INSTRUCTIONS TO FOLLOW ::
Each line of the records below that holds "work" should be returned.

SOURCE MATERIAL ::
Start of Block
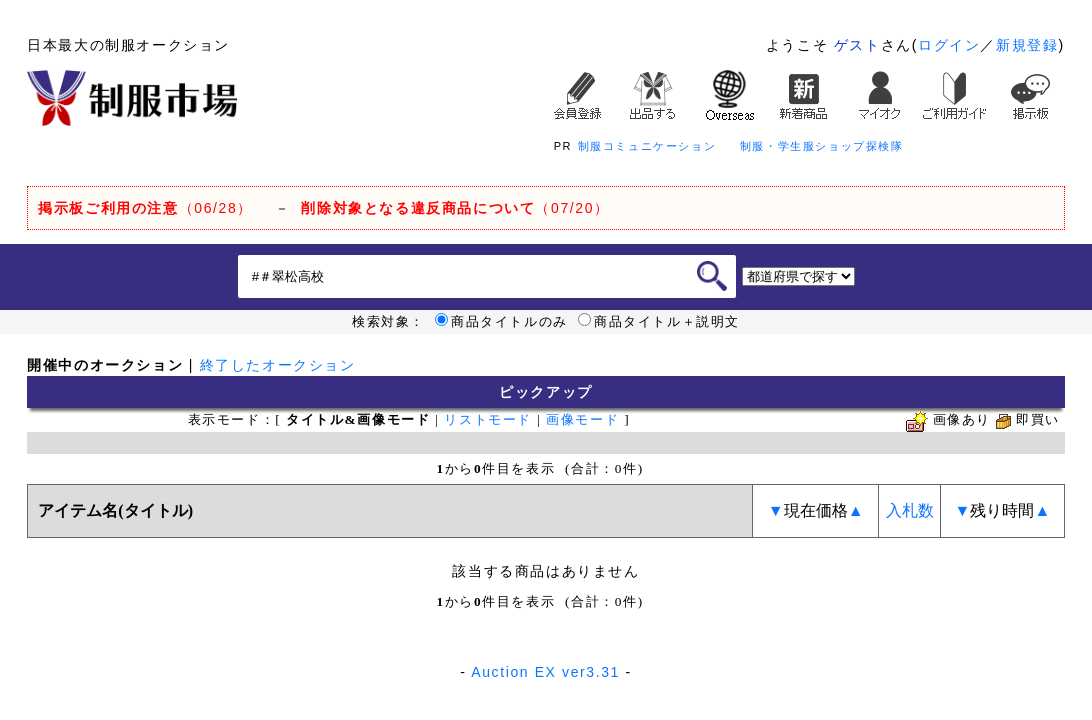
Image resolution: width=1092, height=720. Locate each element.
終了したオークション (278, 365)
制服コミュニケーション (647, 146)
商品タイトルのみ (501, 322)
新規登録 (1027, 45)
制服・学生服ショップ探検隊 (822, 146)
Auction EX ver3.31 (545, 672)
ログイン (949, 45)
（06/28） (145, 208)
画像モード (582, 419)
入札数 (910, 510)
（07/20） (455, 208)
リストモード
End of Block
Start of Block
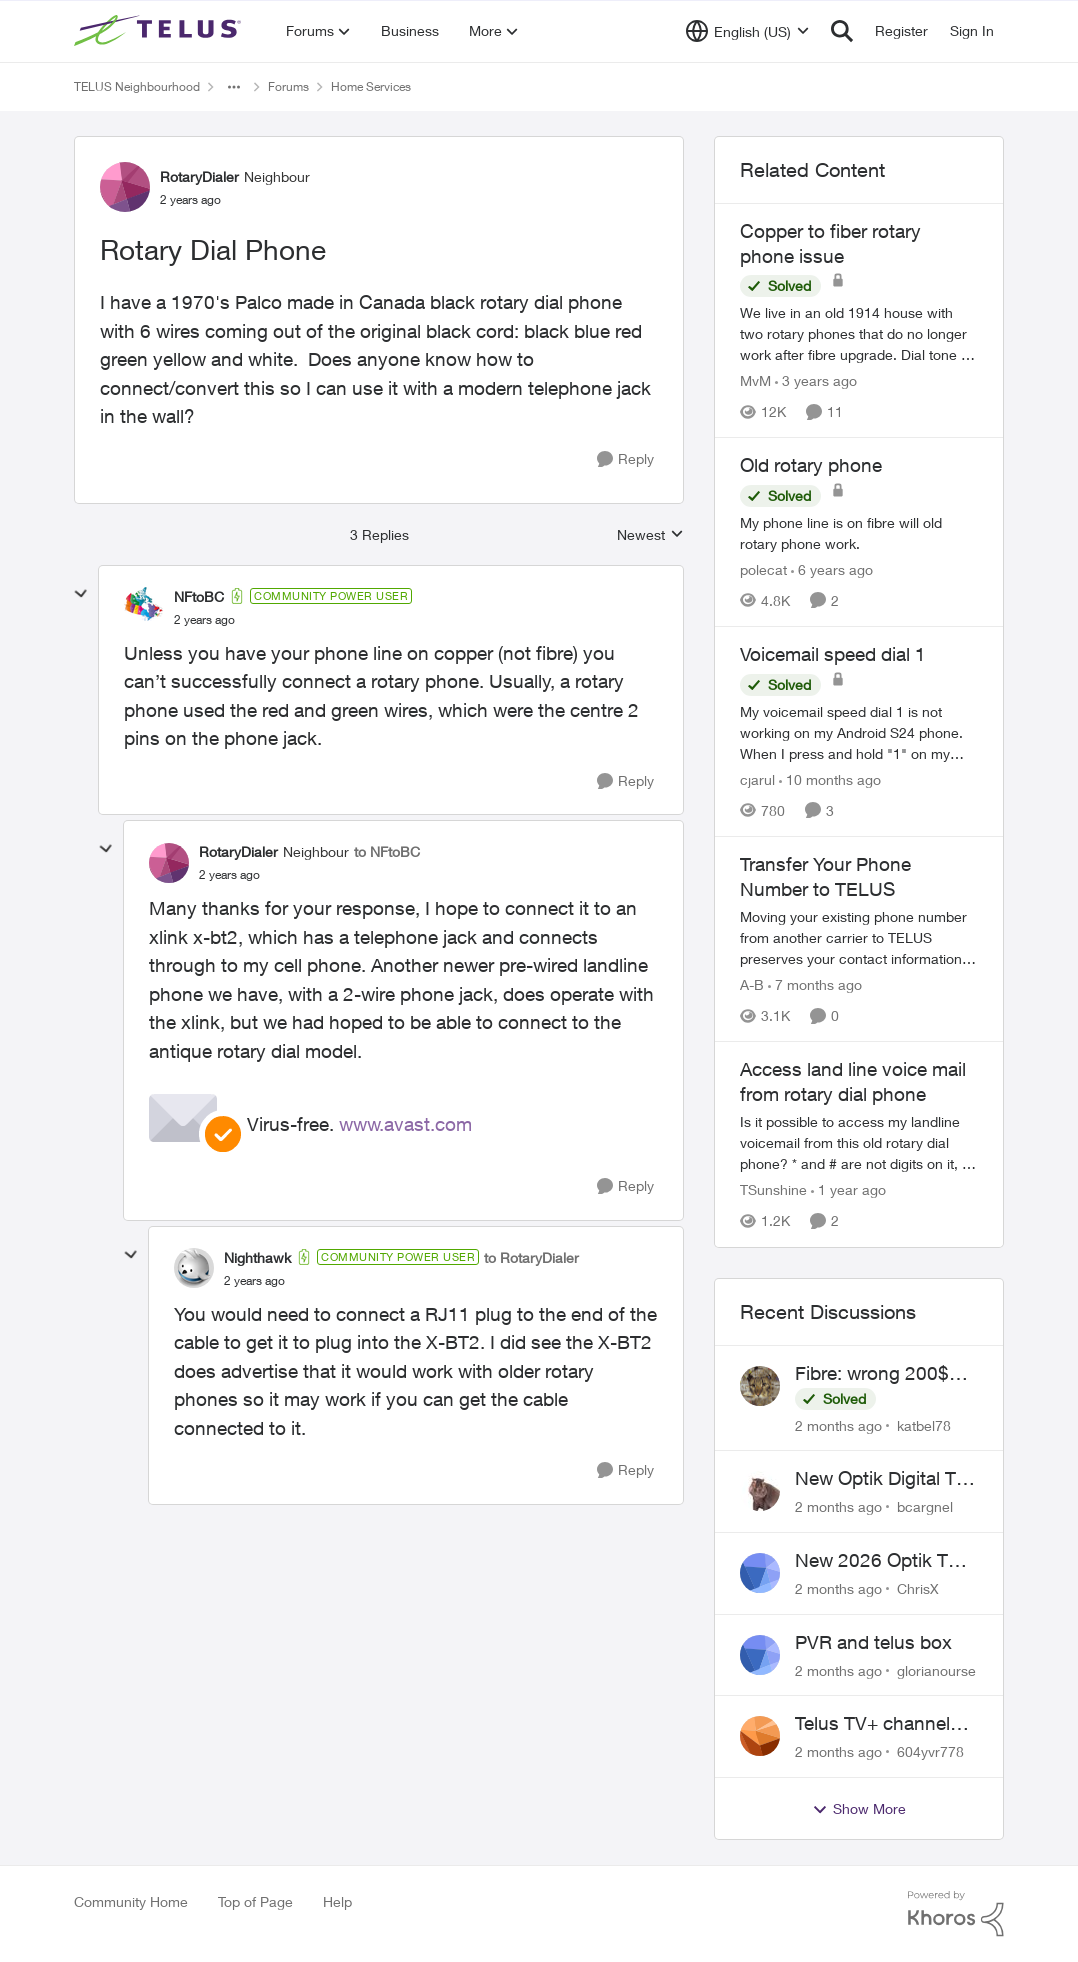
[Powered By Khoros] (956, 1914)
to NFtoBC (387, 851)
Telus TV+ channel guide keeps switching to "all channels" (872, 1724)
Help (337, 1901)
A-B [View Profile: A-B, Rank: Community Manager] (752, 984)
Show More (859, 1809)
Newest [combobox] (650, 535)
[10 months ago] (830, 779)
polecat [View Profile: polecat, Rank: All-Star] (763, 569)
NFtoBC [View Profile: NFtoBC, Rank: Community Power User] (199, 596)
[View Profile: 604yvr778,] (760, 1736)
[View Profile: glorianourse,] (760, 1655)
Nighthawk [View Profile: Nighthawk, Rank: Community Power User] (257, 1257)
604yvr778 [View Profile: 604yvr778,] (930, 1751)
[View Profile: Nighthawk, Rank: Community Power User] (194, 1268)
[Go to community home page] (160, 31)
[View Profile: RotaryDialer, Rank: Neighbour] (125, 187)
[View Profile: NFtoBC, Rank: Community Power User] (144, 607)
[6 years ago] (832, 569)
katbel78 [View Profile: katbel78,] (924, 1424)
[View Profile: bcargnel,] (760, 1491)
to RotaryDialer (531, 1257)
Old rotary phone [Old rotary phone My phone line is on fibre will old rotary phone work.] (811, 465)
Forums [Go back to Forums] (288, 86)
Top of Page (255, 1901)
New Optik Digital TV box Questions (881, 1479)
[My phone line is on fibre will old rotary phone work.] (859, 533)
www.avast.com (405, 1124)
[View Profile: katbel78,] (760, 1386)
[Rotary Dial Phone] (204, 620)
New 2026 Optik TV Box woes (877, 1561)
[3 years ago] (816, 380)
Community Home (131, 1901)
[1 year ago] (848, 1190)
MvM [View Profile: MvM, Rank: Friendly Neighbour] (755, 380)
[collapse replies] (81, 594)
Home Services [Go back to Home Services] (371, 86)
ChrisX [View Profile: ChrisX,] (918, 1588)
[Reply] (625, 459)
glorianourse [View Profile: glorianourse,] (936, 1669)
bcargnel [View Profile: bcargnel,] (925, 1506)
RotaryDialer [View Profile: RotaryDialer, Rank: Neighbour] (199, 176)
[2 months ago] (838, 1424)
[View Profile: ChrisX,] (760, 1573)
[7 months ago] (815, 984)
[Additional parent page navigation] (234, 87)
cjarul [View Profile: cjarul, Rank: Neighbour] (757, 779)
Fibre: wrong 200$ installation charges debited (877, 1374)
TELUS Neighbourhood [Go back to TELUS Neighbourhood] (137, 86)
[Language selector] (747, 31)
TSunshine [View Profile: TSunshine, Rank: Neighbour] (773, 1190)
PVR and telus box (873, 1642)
End of Block
RESULT OF THIS TASK ::
Old rotary phone [Old rotary phone My phone line is on fibre will old rotary phone work.] (811, 465)
[My phone line is on fibre will old rotary phone work.] (859, 533)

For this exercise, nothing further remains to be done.